'Mitt' Director Reveals What It's Like Inside the Romney Family
(NEW YORK) -- Everyone knows how this movie ends. But watching it happen as if you're three feet away from former Republican presidential nominee Mitt Romney is a unique experience. The man giving you that access is Greg Whiteley, director of the new Netflix documentary Mitt. He followed the Romney family from Christmas 2006 as they huddled to hash out the pros and cons of a presidential run (“no pros?” Romney jokes) to 2012 as Ann and Mitt Romney sat together after the Election Day defeat.
Whiteley, who like the Romney family is Mormon, shared some insights on the making of the intimate portrait of a former presidential candidate from Romney’s reaction to the "47 percent video" that nearly derailed his campaign, to how Romney's campaign aides felt about Whiteley's ubiquitous presence in the family, and some of the campaign's most private moments.
"Just me and a camera"
The documentary may seem like a sugarcoated portrait of the candidate, but Whiteley says he didn't approach it like one of the dozens of journalists who followed Romney around professionally in either the 2008 or 2012 campaign.
“First off there’s no news team. It was just me and a camera,” Whiteley said.
The result is access to the Romney family's private prayers, private moments of the family sledding together on a snowy day, and plenty of tears.
Whiteley sometimes, but rarely, talks directly to the people he films. And he said that after culling hundreds of hours of film, the version of the film that will be released on Friday is mostly the view of a fly on the wall.
“I really never saw myself as a traditional journalist,” he said. “Over the six years that I filmed this, I just noticed that things went better when I kept my mouth shut. I blended into the wallpaper and I just filmed.”
Looking for campaign strategy? Look elsewhere.
"The flipping Mormon," is how Romney described the public perception of his candidacy. "I’ve got to live with that, oh you flip on everything."
"In which case, I think I’m a flawed candidate," he adds.
That's about as deep into campaign strategy as the movie gets.
Whiteley says that's no accident.
"The film is very a-political. If you’re looking for a film like the War Room [a documentary about Bill Clinton's 1992 campaign], this film is not that," Whiteley notes. “My access was the opposite. I didn’t get access to people like Stuart Stevens and the campaign staff."

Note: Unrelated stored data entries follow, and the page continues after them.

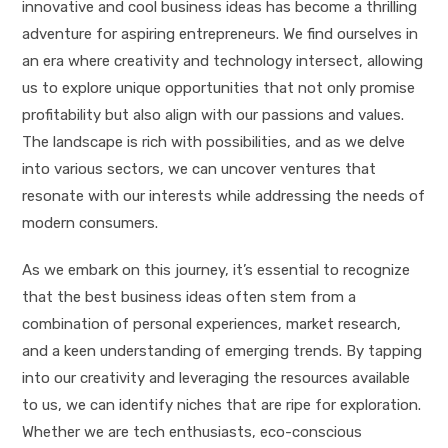
innovative and cool business ideas has become a thrilling
adventure for aspiring entrepreneurs. We find ourselves in
an era where creativity and technology intersect, allowing
us to explore unique opportunities that not only promise
profitability but also align with our passions and values.
The landscape is rich with possibilities, and as we delve
into various sectors, we can uncover ventures that
resonate with our interests while addressing the needs of
modern consumers.
As we embark on this journey, it’s essential to recognize
that the best business ideas often stem from a
combination of personal experiences, market research,
and a keen understanding of emerging trends. By tapping
into our creativity and leveraging the resources available
to us, we can identify niches that are ripe for exploration.
Whether we are tech enthusiasts, eco-conscious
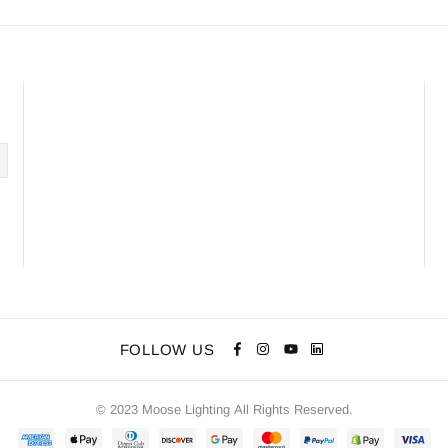
FOLLOW US
© 2023 Moose Lighting All Rights Reserved.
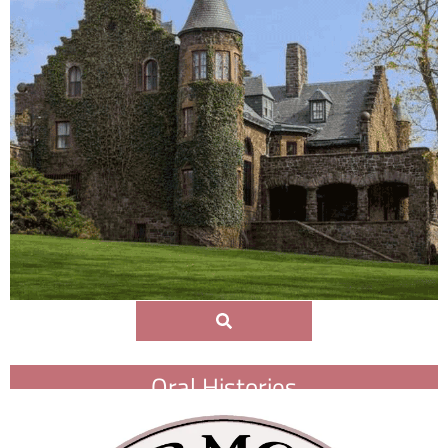
Oral Histories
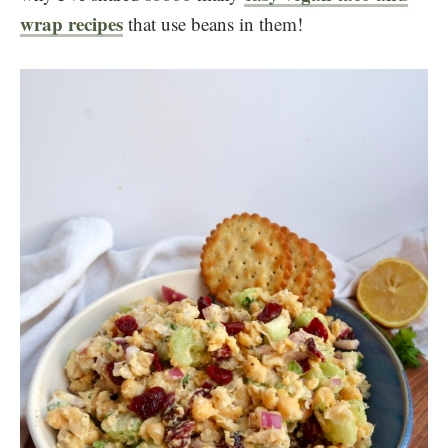
wrap recipes
that use beans in them!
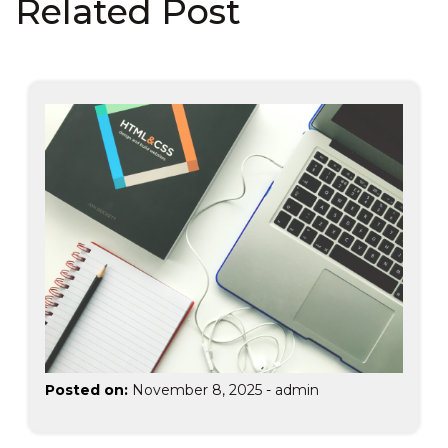
Related Post
Posted on:
November 8, 2025
-
admin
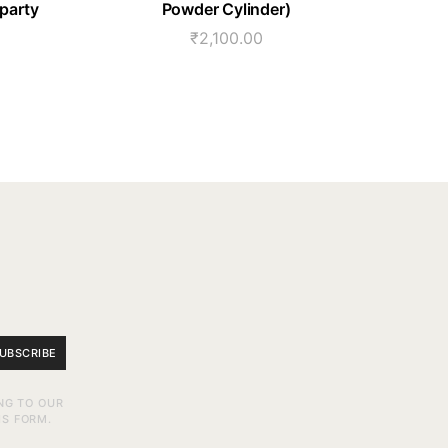
 party
Powder Cylinder)
₹
2,100.00
UBSCRIBE
NG TO OUR
IS FORM.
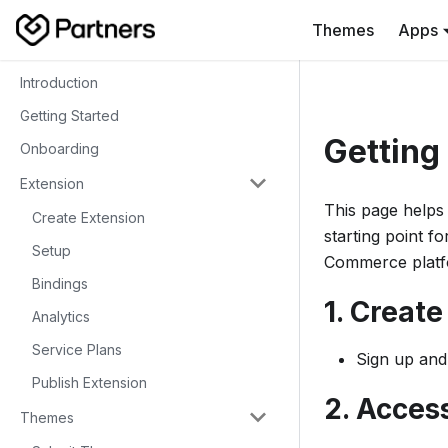
Themes
Apps
Introduction
Getting Started
Getting
Onboarding
Extension
This page helps 
Create Extension
starting point f
Setup
Commerce platf
Bindings
1. Creat
Analytics
Service Plans
Sign up and
Publish Extension
2. Acces
Themes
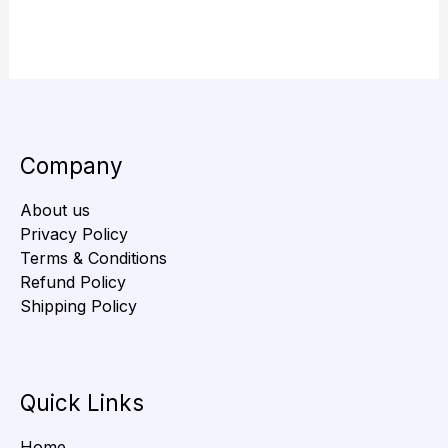
Company
About us
Privacy Policy
Terms & Conditions
Refund Policy
Shipping Policy
Quick Links
Home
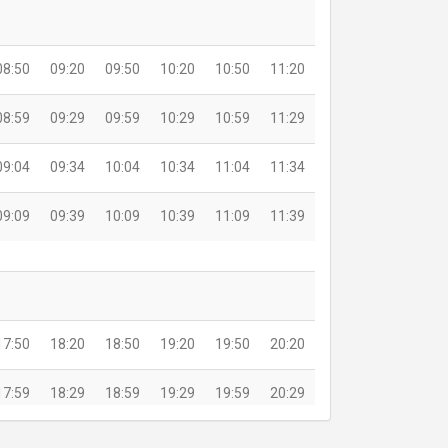
08:50
09:20
09:50
10:20
10:50
11:20
08:59
09:29
09:59
10:29
10:59
11:29
09:04
09:34
10:04
10:34
11:04
11:34
09:09
09:39
10:09
10:39
11:09
11:39
17:50
18:20
18:50
19:20
19:50
20:20
17:59
18:29
18:59
19:29
19:59
20:29
18:04
18:34
19:04
19:34
20:04
20:34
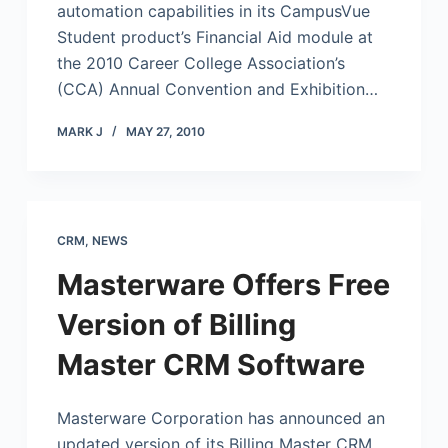
automation capabilities in its CampusVue
Student product’s Financial Aid module at
the 2010 Career College Association’s
(CCA) Annual Convention and Exhibition…
MARK J
MAY 27, 2010
CRM
,
NEWS
Masterware Offers Free
Version of Billing
Master CRM Software
Masterware Corporation has announced an
updated version of its Billing Master CRM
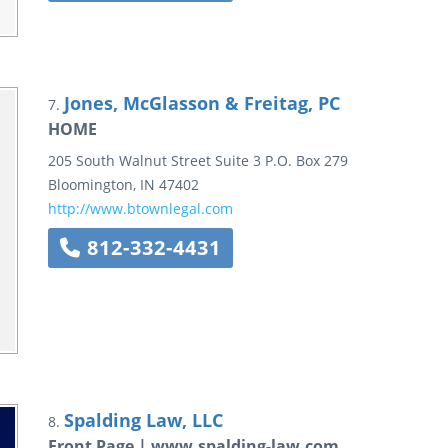
Jones, McGlasson & Freitag, PC
7.
HOME
205 South Walnut Street
Suite 3
P.O. Box 279
Bloomington
,
IN
47402
http://www.btownlegal.com
812-332-4431
Spalding Law, LLC
8.
Front Page | www.spalding-law.com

"But I did have access to the family, so that’s what the movie became.”
A kinder, gentler Romney?
It’s a Romney like you’ve never seen him before. But would it have helped him win?
“Tag [Romney] felt very strongly that a film like that could come out and help him,” Whiteley said, referring to one of Romney's sons.
Whiteley is not so sure.
“The footage gets viewed differently during the furor of the election,” he noted.
Plus, he hadn't filmed the end yet, which includes some of the most compelling footage in the film: watching Romney, his family and aides come to terms with loss.
What about '47 percent?'
It was the moment that rocked the Romney campaign, and some might say tipped the race in President Obama’s favor. The video, surreptitiously filmed at a closed-press fundraiser, caught Romney saying that 47 percent of the country would vote for President Obama because they are dependent on the government and don't pay income taxes. The snippet enraged many voters.
But in the film, you hear very little of Whiteley or anyone else reacting to the big moment. Whiteley explains why:
“I just simply wasn’t there when the 47 percent was uttered. When I was with him I was sort of just capturing the aftermath,” he said.
“Whatever damage control or spin mode they were in, I just didn't have access to that. The campaign was very reluctant to have me film any of that,” he added. "They were reluctant to have me film anything period."
What did Mitt Romney think?
Romney and his wife Ann attended the film's Sundance premierw last week, and Whiteley revealed that it was the first time Romney had seen the movie.
“He was very gracious to show up without having seen the film,” Whiteley said.
The two chatted backstage, but Romney didn’t dish on what he thought of how he was portrayed.
“Oddly, I didn’t ask him what he thought of the movie and he didn’t tell me,” Whiteley said. “My sense is he found it a bit uncomfortable, but you’d have to ask him.”